Critica Costruttiva alla Direttiva SUP
Il 3 luglio è entrata in vigore la normativa UE contro la plastica monouso, la cosiddetta SUP – Single Use Plastic. La direttiva consiste in una serie di regolamentazioni a livello europeo con lo scopo di prevenire e ridurre l’impatto della plastica sull’ambiente, in particolare quello marino.
La normativa rappresenta un grande passo in avanti verso la tutela degli ecosistemi: chi non è mai rimasto impressionato dalle foto delle tartarughe incastrate nelle confezioni di plastica, o dalle foto dei pesci e dei gabbiani con lo stomaco pieno di cannucce e microplastiche?
È giusto però, oltre a valutare i pro della direttiva, capire il perché la stessa sia insufficiente per ambire ad un pianeta più pulito: la sostituzione della plastica monouso è solo un piccolissimo step che risulterà inutile se non limitiamo il nostro eccessivo consumismo e agio del mondo occidentale.
Qualche dato tecnico:
La normativa è stata emanata nel 2019, ma è stato concesso tutto questo tempo agli Stati Europei per adeguarsi.
Gli oggetti che non possono più essere venduti sono: stoviglie e posate monouso in plastica, cannucce, cotton fioc, tappi, coperchi, prodotti in polistirolo espanso, bottiglie (con capacità inferiore a 3l), palloncini, ecc. ecc…
È importante sottolineare che tutti i prodotti citati presentano già una valida alternativa in commercio ecologicamente più sostenibile.
La plastica non verrà bannata del tutto: potranno essere venduti oggetti monouso che specifichino che il materiale sia plastica e che forniscano indicazioni sullo smaltimento dello stesso. Inoltre, sono state introdotte regole di responsabilità estesa del produttore con tassazioni progressive, secondo il principio “chi inquina paga.”

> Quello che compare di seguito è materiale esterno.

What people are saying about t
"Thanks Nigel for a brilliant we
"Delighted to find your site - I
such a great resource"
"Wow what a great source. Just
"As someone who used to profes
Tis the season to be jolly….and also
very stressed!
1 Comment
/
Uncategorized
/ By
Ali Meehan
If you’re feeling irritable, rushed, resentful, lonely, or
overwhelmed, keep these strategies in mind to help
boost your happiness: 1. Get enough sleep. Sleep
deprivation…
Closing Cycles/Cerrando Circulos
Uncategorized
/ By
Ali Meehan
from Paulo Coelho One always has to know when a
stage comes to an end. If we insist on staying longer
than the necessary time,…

La SUP in Italia e gli interessi economici:
La Commissione Europea ha stabilito che gli oggetti bannati non sono solo quelli prodotti interamente con plastiche tradizionali, ma anche quelli a base biologica e biodegradabile (es. bioplastiche compostabili).
Il Governo italiano, di contro, ha approvato la legge n.53 del 22 aprile 2021, introducendo un elemento ulteriore alla normativa europea: potranno continuare ad essere prodotti e venduti articoli monouso in plastica compostabile e biodegradabile.

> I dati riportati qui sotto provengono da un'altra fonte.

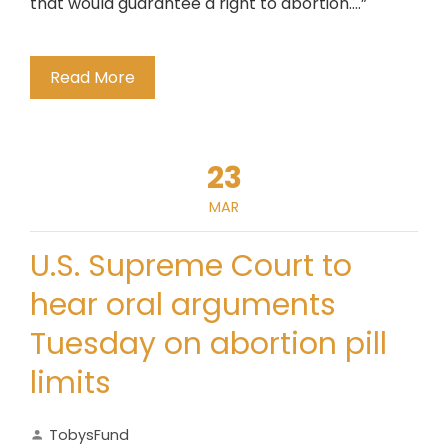
that would guarantee a right to abortion….”
Read More
23
MAR
U.S. Supreme Court to
hear oral arguments
Tuesday on abortion pill
limits
TobysFund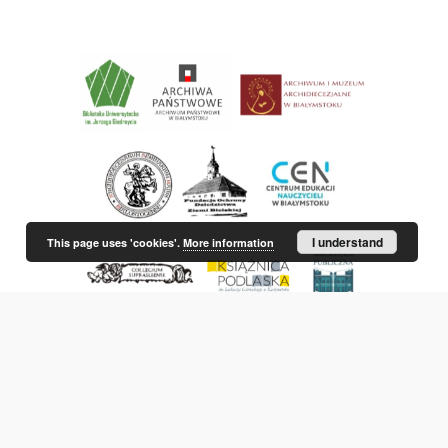
I understand
This page uses 'cookies'.
More information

È bene sottolineare che in Italia ci sono 278 aziende che producono bioplastiche, che nel 2020 hanno avuto un fatturato complessivo di 815 milioni di euro e un aumento di profitto del 10%.
Non dobbiamo però farci ingannare dalla dicitura “bio”: l’unica normativa europea che regola l’attribuzione dello status di bioplastica ad un prodotto stabilisce che l’oggetto deve essere degradabile e compostabile.
Un oggetto in bioplastica non è automaticamente sostenibile, poiché può comunque essere prodotto con fonti fossili e contenere solo una piccolissima parte di materiale vegetale.
Inoltre, la bio plastica non si degrada autonomamente nell’ambiente: senza un corretto processo di compostaggio – in impianti industriali e a temperature elevate – ha lo stesso impatto e presenta la stessa pericolosità di qualsiasi altro oggetto di plastica tradizionale.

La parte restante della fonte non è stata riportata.